Navigating commodity market price risk - Agiboo

Being a software supplier to the world of commodity traders and mostly purchasers I have the opportunity to meet and speak with many involved in the agri-commodity industry, most of the time the conversations allow to a go a bit deeper than only market information as software forces you to understand the detailed processes in order to automate.

One of the things I noticed during all these conversations is the diversity on how people perceive market price risk and more prominent, the diversity on how they manage it. Obviously there is no good or bad, but although market price risk management has a long history apparently there is some lack of standardization. Apparently it is complex to standardize or find a real common approach, despite the existence of professional exchanges such as the Chicago Mercantile Exchange (CME) and Intercontinental Exchange (ICE). Such and exchange would say that the answer is derivatives, being perceived as the fundamental risk management tool. I must admit that the exchanges do have a point here. What else would be more suitable to manage the risk of fluctuating prices? What I have seen over the last 20 years is that it is not the available toolset which creates the diversity in approach but much more the translation of the own situation towards the tool. Apparently the factors which determine the situation you are in makes it so complex to choose which derivatives and how to apply them and build a risk management procedure out of it.

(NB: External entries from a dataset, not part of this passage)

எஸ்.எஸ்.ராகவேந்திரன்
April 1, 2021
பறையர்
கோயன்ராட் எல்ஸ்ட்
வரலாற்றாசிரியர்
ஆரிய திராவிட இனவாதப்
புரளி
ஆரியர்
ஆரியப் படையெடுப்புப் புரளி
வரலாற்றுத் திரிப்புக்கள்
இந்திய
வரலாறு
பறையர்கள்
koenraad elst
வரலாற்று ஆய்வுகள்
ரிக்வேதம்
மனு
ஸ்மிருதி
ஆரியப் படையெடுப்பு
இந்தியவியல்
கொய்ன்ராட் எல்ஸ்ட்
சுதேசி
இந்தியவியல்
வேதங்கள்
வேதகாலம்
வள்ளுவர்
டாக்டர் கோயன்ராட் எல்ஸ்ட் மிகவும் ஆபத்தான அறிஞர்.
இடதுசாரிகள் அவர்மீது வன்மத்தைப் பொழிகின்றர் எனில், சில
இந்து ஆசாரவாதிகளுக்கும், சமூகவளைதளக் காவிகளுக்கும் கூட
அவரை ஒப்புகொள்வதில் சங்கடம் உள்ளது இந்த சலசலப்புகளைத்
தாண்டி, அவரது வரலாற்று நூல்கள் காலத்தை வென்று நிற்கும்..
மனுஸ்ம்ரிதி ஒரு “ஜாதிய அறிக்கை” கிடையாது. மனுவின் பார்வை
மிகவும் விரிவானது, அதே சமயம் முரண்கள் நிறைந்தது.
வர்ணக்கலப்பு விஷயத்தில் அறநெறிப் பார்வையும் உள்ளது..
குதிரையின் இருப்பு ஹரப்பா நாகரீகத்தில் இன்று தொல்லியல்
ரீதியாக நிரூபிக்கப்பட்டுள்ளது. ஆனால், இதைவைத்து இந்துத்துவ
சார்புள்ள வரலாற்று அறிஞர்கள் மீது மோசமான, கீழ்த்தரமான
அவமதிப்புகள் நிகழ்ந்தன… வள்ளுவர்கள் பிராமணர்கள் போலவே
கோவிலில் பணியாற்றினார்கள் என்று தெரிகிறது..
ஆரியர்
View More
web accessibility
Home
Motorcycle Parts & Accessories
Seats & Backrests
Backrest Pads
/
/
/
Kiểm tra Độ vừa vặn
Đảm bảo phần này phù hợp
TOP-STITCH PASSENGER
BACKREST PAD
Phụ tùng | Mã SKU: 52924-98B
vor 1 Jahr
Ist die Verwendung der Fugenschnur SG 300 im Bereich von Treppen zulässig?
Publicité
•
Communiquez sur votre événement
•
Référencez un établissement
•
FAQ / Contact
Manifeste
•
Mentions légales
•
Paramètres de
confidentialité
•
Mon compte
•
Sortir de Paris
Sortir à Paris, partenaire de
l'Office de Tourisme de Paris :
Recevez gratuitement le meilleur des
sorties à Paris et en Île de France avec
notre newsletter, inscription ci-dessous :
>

Many times I ask people which derivatives they use to get some sense of how we can help them to automate or improve with our Agiblocks commodity trade and risk management (CTRM) solution, the feedback is always varying. Where one is not using them at all, the other has a complete range of instruments such as futures, options and OTC’s. Most of the time the answer lies somewhere in the middle. It must indeed be said that everything is depending on where you are with your business. Are you a pure trader or a producer who purchases commodities to make finished goods? The type of commodity puts another variable to it; each commodity has it specifics and dependencies of physical limitations, opportunities or sometimes missing a liquid market. The geographical location of the business puts another element to it. A local approach can demand a complete different market price risk management approach than an international one. When you all have considered those, then the legislation or corporate rules put their own influences to it.

Market perception

A very difficult one to catch is market perception, as a software person I follow the rules and the knowns. I am not having much of a vision on the price movement as what I know what the current price is. Sure, with fundamental analysis, listen carefully to the speakers at the specialized conferences and perhaps with some good prediction analysis tooling I can form an opinion. The other thing I did learn is that prices will fluctuate and it looks like very difficult to even predict the price movement direction for at least most of the industry experts. Last year I had the opportunity to be at the world leading sugar conference where almost the entire audience agreed that the price of sugar would not go lower, the opposite apparently happened. Proving once more the need for hedging practices without relying on market perception.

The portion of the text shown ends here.